Pero el criado, como si fuera una pluma, se echó a las espaldas la bolsa cargada hasta arriba de oro y salió del palacio con ella.
Y el rey se quedó con un palmo de narices, rechinando los dientes de rabia.
A la noche, en la posada, el muchacho que andaba muy rápido, dijo que quería quedarse en el pueblo del rey.
—Bueno —le dijo el joven—. Ten tu parte.
Y a la mañana siguiente, muy tempranito, se marcharon el joven, el forzudo con la carga de oro y el de oído fino.
A media mañana empezó el rey a arrepentirse de haber dado todo su dinero, y decidió quitárselo al ganador. Para ello organizó un escuadrón de caballería y salió al frente de sus soldados.
El criado que se había quedado en el pueblo, al oírlos pasar, preguntó a ver qué era aquello:
—Van a detener, por ladrón, al joven que ayer ganó el tesoro del rey y a quitárselo.
En cuanto oyó esto, echó a correr y, en un dos por tres, alcanzó a los soldados, los pasó y pronto llegó a donde iban el joven y el forzudo con el oro.

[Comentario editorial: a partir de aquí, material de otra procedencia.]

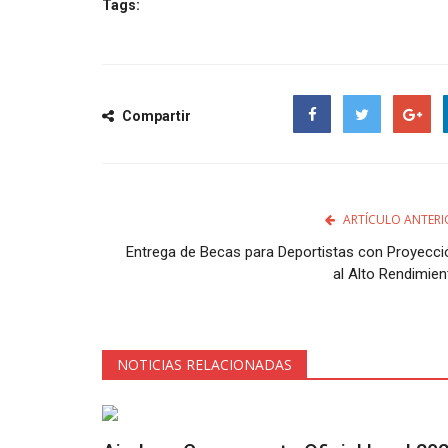
Tags:
Compartir
Facebook
Twitter
Google
ARTÍCULO ANTERI
Entrega de Becas para Deportistas con Proyecci
al Alto Rendimien
NOTICIAS RELACIONADAS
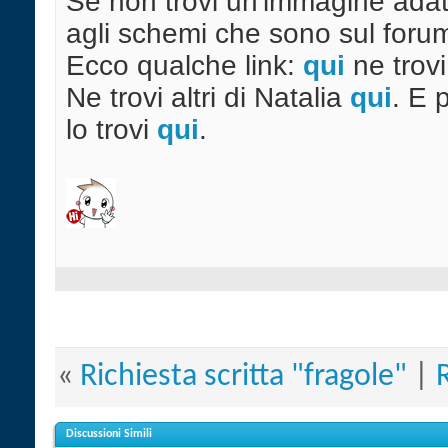
Se non trovi un'immagine adatt
agli schemi che sono sul foru
Ecco qualche link:
qui
ne trov
Ne trovi altri di Natalia
qui
. E 
lo trovi
qui
.
«
Richiesta scritta "fragole"
|
Discussioni Simili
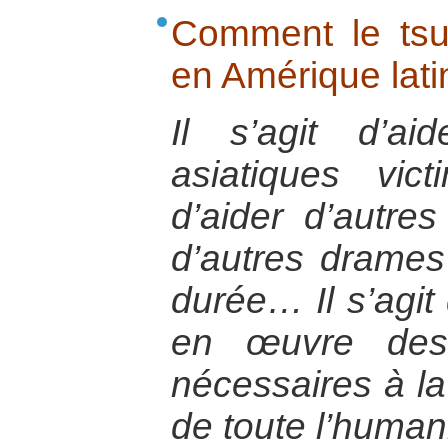
Comment le tsun
en Amérique lati
Il s’agit d’ai
asiatiques vi
d’aider d’autres
d’autres drames 
durée… Il s’agit
en œuvre des 
nécessaires à la
de toute l’humani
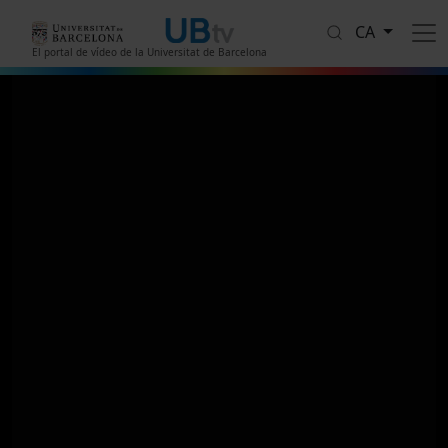
Vés al contingut
CA
El portal de vídeo de la Universitat de Barcelona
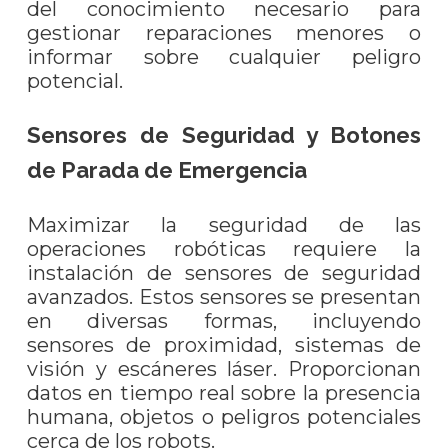
del conocimiento necesario para
gestionar reparaciones menores o
informar sobre cualquier peligro
potencial.
Sensores de Seguridad y Botones
de Parada de Emergencia
Maximizar la seguridad de las
operaciones robóticas requiere la
instalación de sensores de seguridad
avanzados. Estos sensores se presentan
en diversas formas, incluyendo
sensores de proximidad, sistemas de
visión y escáneres láser. Proporcionan
datos en tiempo real sobre la presencia
humana, objetos o peligros potenciales
cerca de los robots.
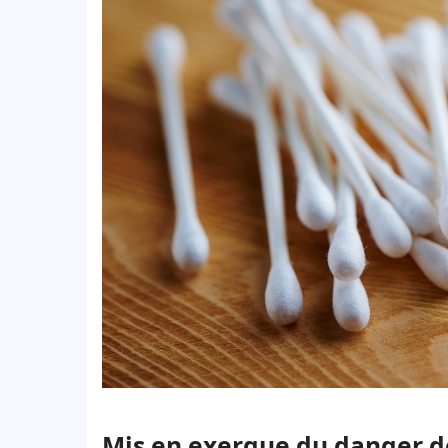
Mis en exergue du danger de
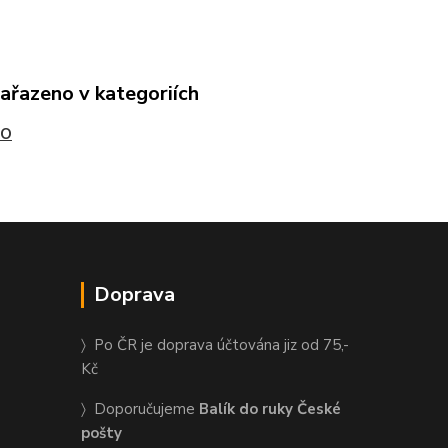
zařazeno v kategoriích
RO
Doprava
〉 Po ČR je doprava účtována jiz od 75,-
Kč
〉 Doporučujeme
Balík do ruky České
pošty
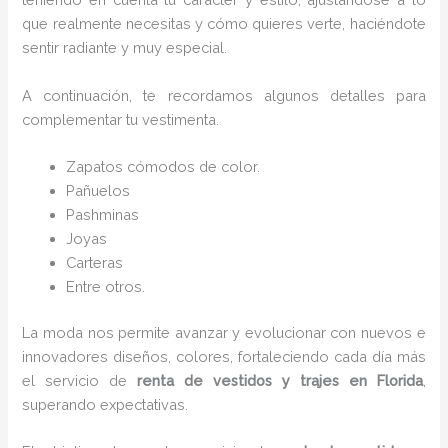
que realmente necesitas y cómo quieres verte, haciéndote
sentir radiante y muy especial.
A continuación, te recordamos algunos detalles para
complementar tu vestimenta.
Zapatos cómodos de color.
Pañuelos
Pashminas
Joyas
Carteras
Entre otros.
La moda nos permite avanzar y evolucionar con nuevos e
innovadores diseños, colores, fortaleciendo cada día más
el servicio de
renta de vestidos y trajes
en Florida
,
superando expectativas.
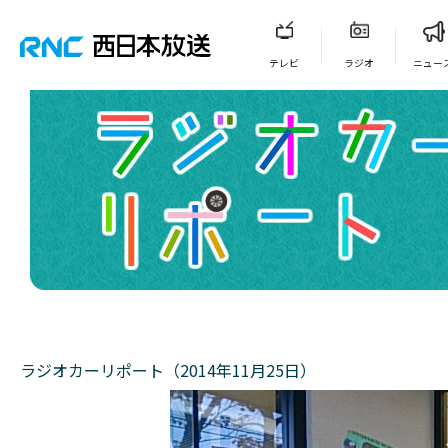
テレビ
ラジオ
ニュー
ラジオカーリポート（2014年11月25日）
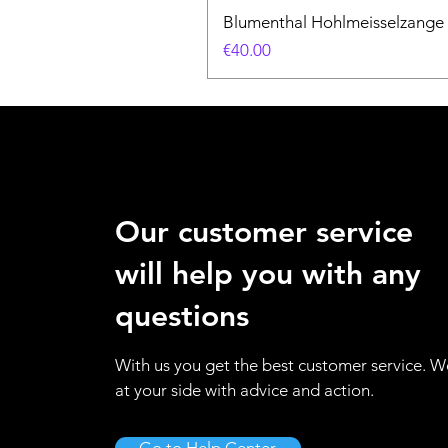
Blumenthal Hohlmeisselzange
Price
€40.00
Our customer service
will help you with any
questions
With us you get the best customer service. W
at your side with advice and action.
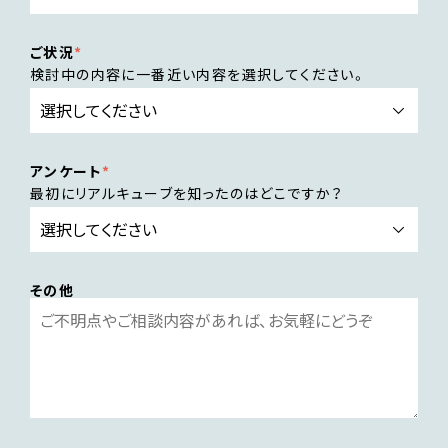
ご状況
検討中の内容に一番近い内容を選択してください。
アンケート
最初にリアルキューブを知ったのはどこですか？
その他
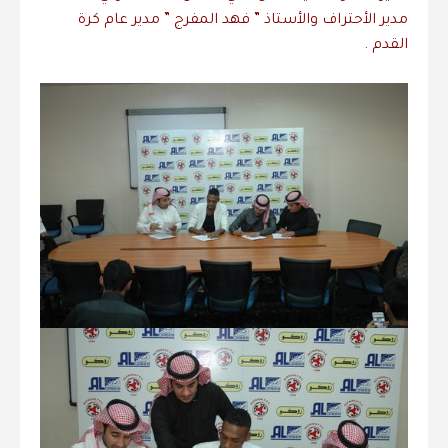
مدير الأحتراف والأستاذ ” فهد المفرج ” مدير عام كرة
القدم .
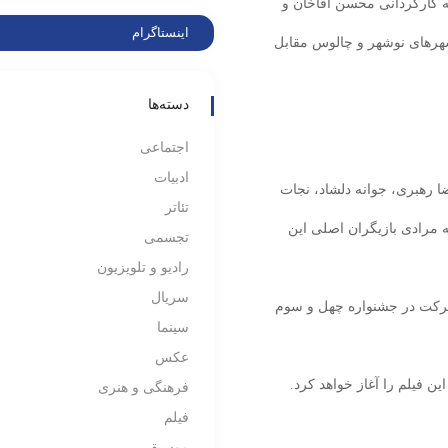
 کارگردانی محسن آقاخان و
اینستاگرام
 شهرهای نوشهر و چالوس مقابل
دسته‌ها
اجتماعی
ادبیات
رهبری، جوانه دلشاد، نجات
تئاتر
 مرادی بازیگران اصلی این
تجسمی
رادیو و تلویزیون
سریال
رکت در جشنواره چهل و سوم
سینما
عکس
ن فیلم را آغاز خواهد کرد.
فرهنگی و هنری
فیلم
موسیقی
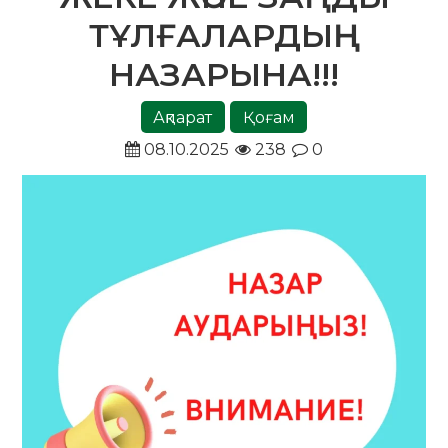
ТҰЛҒАЛАРДЫҢ
НАЗАРЫНА!!!
Ақпарат
Қоғам
08.10.2025
238
0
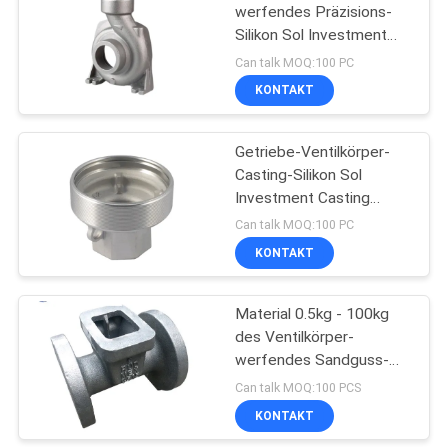
werfendes Präzisions-
Silikon Sol Investment
48
Casting des Edelstahl-
Can talk MOQ:100 PC
316
KONTAKT
Roheisenfitting
Getriebe-Ventilkörper-
Casting-Silikon Sol
Investment Casting
JIS/ASTM
Can talk MOQ:100 PC
KONTAKT
40
Material 0.5kg - 100kg
Ventilkörper-Casting
des Ventilkörper-
werfendes Sandguss-
duktiles Eisen-Ggg45
Can talk MOQ:100 PCS
KONTAKT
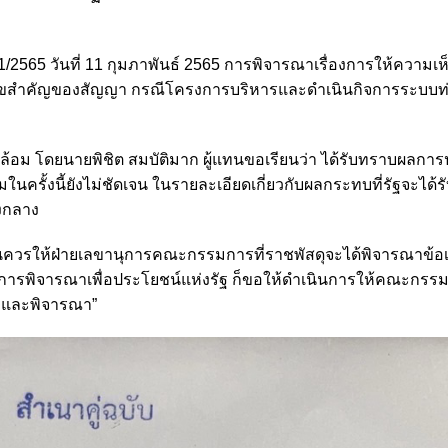
่ 1/2565 วันที่ 11 กุมภาพันธ์ 2565 การพิจารณาเรื่องการให้ความ
ไขสำคัญของสัญญา กรณีโครงการบริหารและดำเนินกิจการระบบท่
อม โดยนายพิชิต สมบัติมาก ผู้แทนขอเรียนว่า ได้รับทราบผลการ
นครั้งนี้ยังไม่ชัดเจน ในรายละเอียดเกี่ยวกับผลกระทบที่รัฐจะได้
งกลาง
เห็นควรให้ฝ่ายเลขานุการคณะกรรมการที่ราชพัสดุจะได้พิจารณาข้อเท
อการพิจารณาเพื่อประโยชน์แห่งรัฐ ก็ขอให้ดำเนินการให้คณะกรรม
าบและพิจารณา”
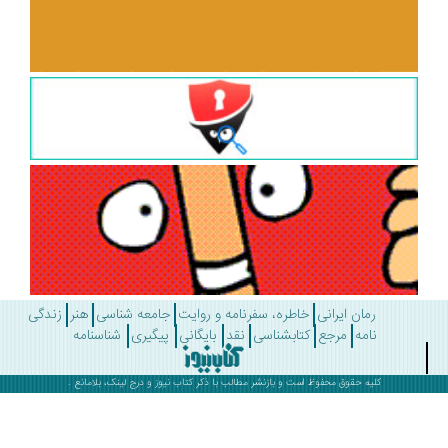
رمان ایرانی
خاطره، سفرنامه و روایت
جامعه شناسی
هنر
زندگی
نامه
مرجع
کتابشناسی
نقد
بایگانی
پیگیری
شناسنامه
کلیه حقوق محفوظ است و بازنشر مطالب با ذکر
کتاب نیوز
و درج لینک، بلامانع .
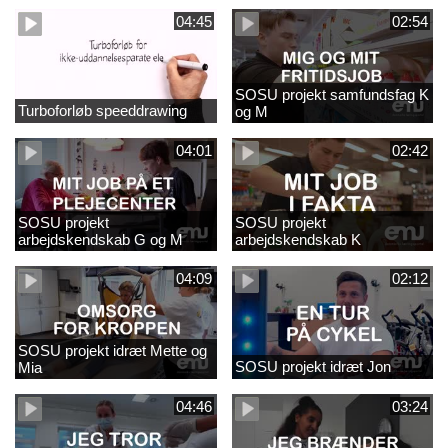
04:45
02:54
SOSU projekt samfundsfag K
Turboforløb speeddrawing
og M
04:01
02:42
SOSU projekt
SOSU projekt
arbejdskendskab G og M
arbejdskendskab K
04:09
02:12
SOSU projekt idræt Mette og
SOSU projekt idræt Jon
Mia
04:46
03:24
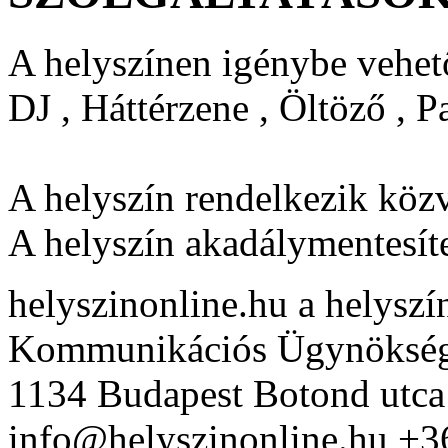
A helyszínen igénybe vehető
DJ , Háttérzene , Öltöző , 
A helyszín rendelkezik közv
A helyszín akadálymentesíte
helyszinonline.hu a helyszín
Kommunikációs Ügynöksé
1134 Budapest Botond utca
info@helyszinonline.hu +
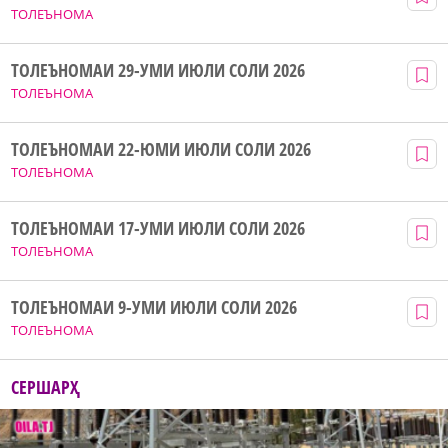
ТОЛЕЪНОМА
ТОЛЕЪНОМАИ 29-УМИ ИЮЛИ СОЛИ 2026
ТОЛЕЪНОМА
ТОЛЕЪНОМАИ 22-ЮМИ ИЮЛИ СОЛИ 2026
ТОЛЕЪНОМА
ТОЛЕЪНОМАИ 17-УМИ ИЮЛИ СОЛИ 2026
ТОЛЕЪНОМА
ТОЛЕЪНОМАИ 9-УМИ ИЮЛИ СОЛИ 2026
ТОЛЕЪНОМА
СЕРШАРҲ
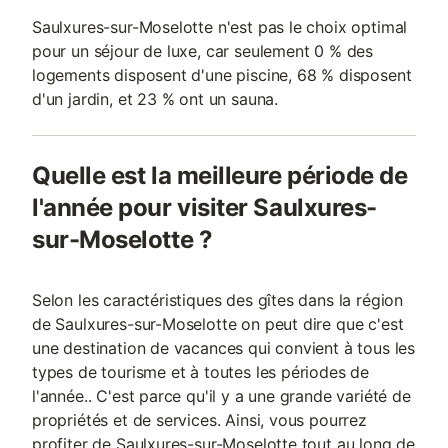
Saulxures-sur-Moselotte n'est pas le choix optimal
pour un séjour de luxe, car seulement 0 % des
logements disposent d'une piscine, 68 % disposent
d'un jardin, et 23 % ont un sauna.
Quelle est la meilleure période de
l'année pour visiter Saulxures-
sur-Moselotte ?
Selon les caractéristiques des gîtes dans la région
de Saulxures-sur-Moselotte on peut dire que c'est
une destination de vacances qui convient à tous les
types de tourisme et à toutes les périodes de
l'année.. C'est parce qu'il y a une grande variété de
propriétés et de services. Ainsi, vous pourrez
profiter de Saulxures-sur-Moselotte tout au long de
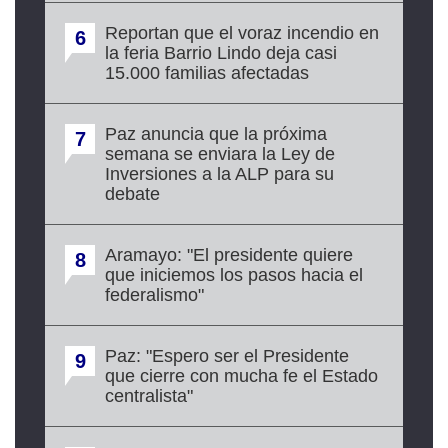
Reportan que el voraz incendio en
6
la feria Barrio Lindo deja casi
15.000 familias afectadas
Paz anuncia que la próxima
7
semana se enviara la Ley de
Inversiones a la ALP para su
debate
Aramayo: "El presidente quiere
8
que iniciemos los pasos hacia el
federalismo"
Paz: "Espero ser el Presidente
9
que cierre con mucha fe el Estado
centralista"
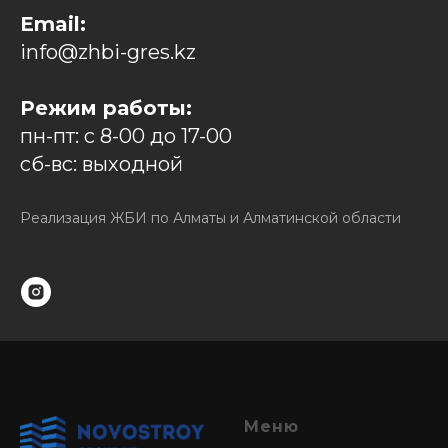
Email:
info@zhbi-gres.kz
Режим работы:
пн-пт: с 8-00 до 17-00
сб-вс: выходной
Реализация ЖБИ по Алматы и Алматинской области
Меню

Cuando llegó, el de oído fino se levantó y dijo:
—Hace rato que oigo galopar de caballos. ¿Los has visto por el camino?
—Sí. Son los soldados del rey que vienen para colgaros por ladrones.
—Bueno. Hay que hacer algo —dijo el joven.
—Yo me encargo de eso —dijo el forzudo.
Se pusieron todos al otro lado de un río y, cuando llegaron los soldados del rey y estaban en medio del puente, el forzudo lo cogió de un extremo y, levantándolo, lo arrojó al agua. Allá se fueron, soldados, caballos y rey, todos río abajo, Dios sabe hasta dónde.
Y el joven, con sus criados, se marcharon tranquilamente a otro reino, para disfrutar en paz del oro ganado.